本多明日歌ほんだあすかちゃんと聞いています」


 本多明日歌——今回、関係者が多くて、そろそろ、頭が飽和状態だ。名前、おぼえきれない……。


 それはともかく、僕らは必死にバス停や駅を走りまわり、メグちゃんを探した。が、見つからない。


「もう遠くへ行ってる可能性もありますね。戸川先生は、羽鳥さんが次にどこへ行くつもりか話していなかったか、吉野さんに聞いてみてください」


 猛が言うので、僕は戸川先生とスマホをフリフリ。ラインのお友達になりましたとさ。


 先生とわかれて、僕らは例の児童公園に行った。近くを通ったからだ。あいかわらず、誰もいない。


 猛は汚い子がすわるというブランコに腰をおろし、カメラを手のひらにのせる。パシャッと音がすると、猛は安堵の吐息をついた。


「とりあえず、ちゃんと友達のとこに行けたみたいだな」


 写真には暗い室内が写っている。

 この前と同じポーズで、メグちゃんはひざをかかえていた。


 それにしても、なんか、吉野さんの部屋にくらべて、ますます暗い部屋だなぁ……。


 昨日のオバケみたいなのは写ってな……写ってたぁ!

 クローゼットの扉のひらいたスキマから、じっと見おろしてる。


 いや、それだけじゃないぞ。

 よく見ると、ベッドの下とか、天井の模様とか、学習机の引き出しのなかとか、本だなの本と本のあいだとか、いろんなとこに、大きいのや小さいのがウジャウジャいる。


「猛! これは誰が見ても心霊写真だよ?」


 蘭さんにいいおみやげができた——って、ちがーう!


「そうだな。これは、ヤバイな。羽鳥が追いつめられたせいか。それとも、部屋の持ちぬしが病んでるせいか」


 猛はにぎりこぶしをつくる。


 猛が考えてるあいだ、僕はつっ立って待っている。

 なにせ、ブランコは呪われている。こんなところに平気ですわる、猛の神経がわからない。
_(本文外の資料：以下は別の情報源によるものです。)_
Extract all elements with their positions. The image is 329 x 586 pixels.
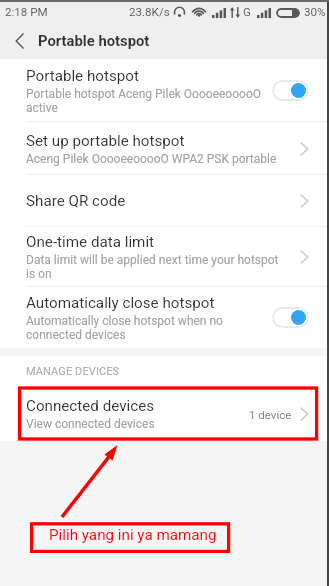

 退屈なんで、あたりをキョロキョロしてると、またあのマンションが目に入った。

 僕が見あげたとたん、サッとカーテンがしまる。


 ねえ、兄ちゃん、と言おうとした瞬間、猛のほうが口をひらいた。


「一人、いたな」と。

「何?」

「関係者のなかに、一人、病んでる子がいたろ。かーくん。戸川先生に聞いてみてくれ。工藤優音の自宅がどこなのか」


 あっ、そうか! ユノちゃんは重度のひきこもりか。


 僕は戸川先生にライン電話を入れてみた。でも、つながらない。


「ダメだよ。つかまらない。いちおう、メッセージ入れとくけど」


 猛は舌打ちをついた。めずらしい。

 何かが起こりそうな予感がするのだろうか?


「……まあ、しょうがないな」


 日が暮れてきた。

 しかたなく、僕らはこの日の調査を終えて、自宅へ帰った。

 あんなことになるとわかってれば、電話つながるまで、戸川先生にコールしまくったんだけどなぁ……。